What the task requires: Print every line of the material below exactly as it stands, but omit the pictures.
___ Data records
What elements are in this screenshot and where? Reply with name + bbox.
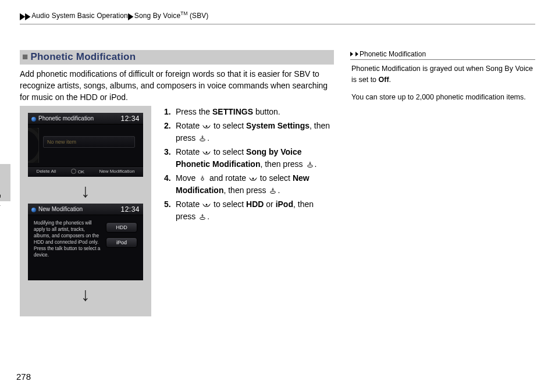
sidebar-note-1: Phonetic Modification is grayed out when… — [351, 63, 534, 85]
square-bullet-icon: ■ — [22, 51, 28, 62]
breadcrumb: ▶▶Audio System Basic Operation▶Song By V… — [20, 10, 535, 24]
disc-icon — [28, 128, 39, 163]
screenshot-column: Phonetic modification 12:34 No new item … — [20, 106, 151, 316]
rotate-dial-icon — [249, 175, 257, 182]
rotate-dial-icon — [202, 123, 211, 130]
screen1-foot-ok: OK — [71, 169, 85, 174]
margin-tab: Features — [0, 164, 10, 201]
step-text: to select — [211, 199, 246, 209]
step-text: Press the — [176, 107, 212, 116]
step-text: to select — [211, 147, 246, 156]
step-text: . — [315, 159, 317, 169]
step-strong: System Settings — [246, 121, 309, 130]
step-text: Rotate — [176, 199, 202, 209]
sidebar-heading: Phonetic Modification — [350, 50, 535, 60]
down-arrow-icon: ↓ — [81, 181, 90, 200]
step-text: , then press — [260, 159, 305, 169]
breadcrumb-seg-2-post: (SBV) — [188, 12, 209, 20]
sidebar-text: . — [389, 76, 391, 84]
press-dial-icon — [198, 213, 207, 220]
svg-point-5 — [252, 177, 254, 179]
svg-point-0 — [206, 125, 208, 127]
screen1-clock: 12:34 — [120, 115, 140, 123]
breadcrumb-seg-2-pre: Song By Voice — [134, 12, 180, 20]
breadcrumb-sep-icon: ▶ — [128, 11, 133, 22]
step-text: . — [278, 186, 280, 195]
step-strong: iPod — [276, 199, 293, 209]
svg-point-8 — [200, 217, 205, 219]
chevron-right-icon — [355, 52, 358, 56]
chevron-right-icon — [350, 52, 353, 56]
status-dot-icon — [31, 117, 36, 122]
step-text: and rotate — [207, 173, 248, 183]
step-2: 2.Rotate to select System Settings, then… — [164, 120, 334, 144]
breadcrumb-seg-1: Audio System Basic Operation — [31, 12, 128, 20]
svg-point-4 — [201, 178, 204, 180]
steps-list: 1.Press the SETTINGS button. 2.Rotate to… — [162, 106, 334, 316]
screen2-hdd-button: HDD — [106, 222, 137, 233]
device-screen-1: Phonetic modification 12:34 No new item … — [28, 113, 143, 177]
press-dial-icon — [306, 161, 314, 168]
step-text: button. — [253, 107, 280, 116]
down-arrow-icon: ↓ — [81, 285, 90, 304]
screen1-foot-left: Delete All — [37, 169, 56, 174]
section-intro: Add phonetic modifications of difficult … — [20, 68, 334, 104]
step-strong: HDD — [246, 199, 264, 209]
step-text: . — [207, 133, 209, 142]
rotate-dial-icon — [202, 201, 211, 208]
screen1-list-slot: No new item — [43, 136, 135, 148]
sidebar-strong: Off — [379, 76, 389, 84]
svg-point-1 — [200, 138, 205, 141]
step-text: to select — [211, 121, 246, 130]
screen2-body-text: Modifying the phonetics will apply to al… — [34, 220, 101, 273]
step-text: . — [207, 212, 209, 221]
step-text: Rotate — [176, 121, 202, 130]
step-text: Move — [176, 173, 198, 183]
trademark-symbol: TM — [180, 10, 187, 16]
press-dial-icon — [198, 135, 207, 142]
step-3: 3.Rotate to select Song by Voice Phoneti… — [164, 146, 334, 170]
step-4: 4.Move and rotate to select New Modifica… — [164, 172, 334, 197]
screen1-slot-text: No new item — [47, 139, 76, 145]
status-dot-icon — [31, 208, 36, 212]
margin-tab-label: Features — [0, 194, 1, 219]
move-joystick-icon — [198, 175, 207, 182]
svg-point-7 — [206, 204, 208, 205]
screen1-title: Phonetic modification — [38, 115, 94, 122]
step-1: 1.Press the SETTINGS button. — [164, 106, 334, 118]
breadcrumb-arrows-icon: ▶▶ — [20, 11, 30, 22]
step-text: or — [264, 199, 275, 209]
screen2-ipod-button: iPod — [106, 237, 137, 248]
svg-point-2 — [206, 151, 208, 153]
step-text: to select — [258, 173, 293, 183]
screen2-title: New Modification — [38, 206, 83, 212]
svg-point-3 — [307, 165, 312, 167]
screen2-clock: 12:34 — [120, 205, 140, 213]
step-text: Rotate — [176, 147, 202, 156]
step-strong: SETTINGS — [212, 107, 253, 116]
section-title: Phonetic Modification — [30, 51, 136, 62]
step-text: , then press — [223, 186, 268, 195]
section-heading: ■Phonetic Modification — [20, 50, 334, 65]
page-number: 278 — [16, 372, 31, 382]
screen1-foot-right: New Modification — [99, 169, 134, 174]
rotate-dial-icon — [202, 149, 211, 156]
step-5: 5.Rotate to select HDD or iPod, then pre… — [164, 198, 334, 223]
device-screen-2: New Modification 12:34 Modifying the pho… — [28, 204, 143, 280]
svg-point-6 — [271, 191, 276, 193]
sidebar-note-2: You can store up to 2,000 phonetic modif… — [351, 92, 534, 103]
sidebar-title: Phonetic Modification — [360, 50, 426, 58]
press-dial-icon — [269, 187, 277, 194]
______
Expected answer:
What elements are in this screenshot and where? Reply with name + bbox.
sidebar-note-1: Phonetic Modification is grayed out when… — [351, 63, 534, 85]
square-bullet-icon: ■ — [22, 51, 28, 62]
breadcrumb: ▶▶Audio System Basic Operation▶Song By V… — [20, 10, 535, 24]
disc-icon — [28, 128, 39, 163]
screenshot-column: Phonetic modification 12:34 No new item … — [20, 106, 151, 316]
rotate-dial-icon — [249, 175, 257, 182]
rotate-dial-icon — [202, 123, 211, 130]
screen1-foot-ok: OK — [71, 169, 85, 174]
margin-tab: Features — [0, 164, 10, 201]
step-text: to select — [211, 199, 246, 209]
step-text: Press the — [176, 107, 212, 116]
step-text: to select — [211, 147, 246, 156]
step-text: . — [315, 159, 317, 169]
step-strong: System Settings — [246, 121, 309, 130]
step-text: Rotate — [176, 199, 202, 209]
sidebar-heading: Phonetic Modification — [350, 50, 535, 60]
down-arrow-icon: ↓ — [81, 181, 90, 200]
step-text: , then press — [260, 159, 305, 169]
breadcrumb-seg-2-post: (SBV) — [188, 12, 209, 20]
sidebar-text: . — [389, 76, 391, 84]
press-dial-icon — [198, 213, 207, 220]
svg-point-5 — [252, 177, 254, 179]
svg-point-0 — [206, 125, 208, 127]
screen1-clock: 12:34 — [120, 115, 140, 123]
breadcrumb-seg-2-pre: Song By Voice — [134, 12, 180, 20]
breadcrumb-sep-icon: ▶ — [128, 11, 133, 22]
step-text: . — [278, 186, 280, 195]
step-strong: iPod — [276, 199, 293, 209]
svg-point-8 — [200, 217, 205, 219]
chevron-right-icon — [355, 52, 358, 56]
chevron-right-icon — [350, 52, 353, 56]
status-dot-icon — [31, 117, 36, 122]
step-text: and rotate — [207, 173, 248, 183]
step-2: 2.Rotate to select System Settings, then… — [164, 120, 334, 144]
breadcrumb-seg-1: Audio System Basic Operation — [31, 12, 128, 20]
svg-point-4 — [201, 178, 204, 180]
steps-list: 1.Press the SETTINGS button. 2.Rotate to… — [162, 106, 334, 316]
screen2-hdd-button: HDD — [106, 222, 137, 233]
device-screen-1: Phonetic modification 12:34 No new item … — [28, 113, 143, 177]
press-dial-icon — [306, 161, 314, 168]
step-text: button. — [253, 107, 280, 116]
down-arrow-icon: ↓ — [81, 285, 90, 304]
screen1-foot-left: Delete All — [37, 169, 56, 174]
section-intro: Add phonetic modifications of difficult … — [20, 68, 334, 104]
step-strong: HDD — [246, 199, 264, 209]
step-text: . — [207, 133, 209, 142]
rotate-dial-icon — [202, 201, 211, 208]
screen1-list-slot: No new item — [43, 136, 135, 148]
sidebar-strong: Off — [379, 76, 389, 84]
svg-point-1 — [200, 138, 205, 141]
step-text: to select — [211, 121, 246, 130]
screen2-body-text: Modifying the phonetics will apply to al… — [34, 220, 101, 273]
step-text: . — [207, 212, 209, 221]
step-text: Rotate — [176, 121, 202, 130]
step-text: Move — [176, 173, 198, 183]
trademark-symbol: TM — [180, 10, 187, 16]
press-dial-icon — [198, 135, 207, 142]
step-3: 3.Rotate to select Song by Voice Phoneti… — [164, 146, 334, 170]
step-4: 4.Move and rotate to select New Modifica… — [164, 172, 334, 197]
screen1-slot-text: No new item — [47, 139, 76, 145]
status-dot-icon — [31, 208, 36, 212]
margin-tab-label: Features — [0, 194, 1, 219]
move-joystick-icon — [198, 175, 207, 182]
svg-point-7 — [206, 204, 208, 205]
screen1-title: Phonetic modification — [38, 115, 94, 122]
step-1: 1.Press the SETTINGS button. — [164, 106, 334, 118]
breadcrumb-arrows-icon: ▶▶ — [20, 11, 30, 22]
step-text: or — [264, 199, 275, 209]
screen2-ipod-button: iPod — [106, 237, 137, 248]
svg-point-2 — [206, 151, 208, 153]
step-text: to select — [258, 173, 293, 183]
screen2-title: New Modification — [38, 206, 83, 212]
svg-point-3 — [307, 165, 312, 167]
screen2-clock: 12:34 — [120, 205, 140, 213]
step-text: Rotate — [176, 147, 202, 156]
step-strong: SETTINGS — [212, 107, 253, 116]
section-title: Phonetic Modification — [30, 51, 136, 62]
step-text: , then press — [223, 186, 268, 195]
section-heading: ■Phonetic Modification — [20, 50, 334, 65]
page-number: 278 — [16, 372, 31, 382]
screen1-foot-right: New Modification — [99, 169, 134, 174]
rotate-dial-icon — [202, 149, 211, 156]
step-5: 5.Rotate to select HDD or iPod, then pre… — [164, 198, 334, 223]
device-screen-2: New Modification 12:34 Modifying the pho… — [28, 204, 143, 280]
svg-point-6 — [271, 191, 276, 193]
sidebar-note-2: You can store up to 2,000 phonetic modif… — [351, 92, 534, 103]
sidebar-title: Phonetic Modification — [360, 50, 426, 58]
press-dial-icon — [269, 187, 277, 194]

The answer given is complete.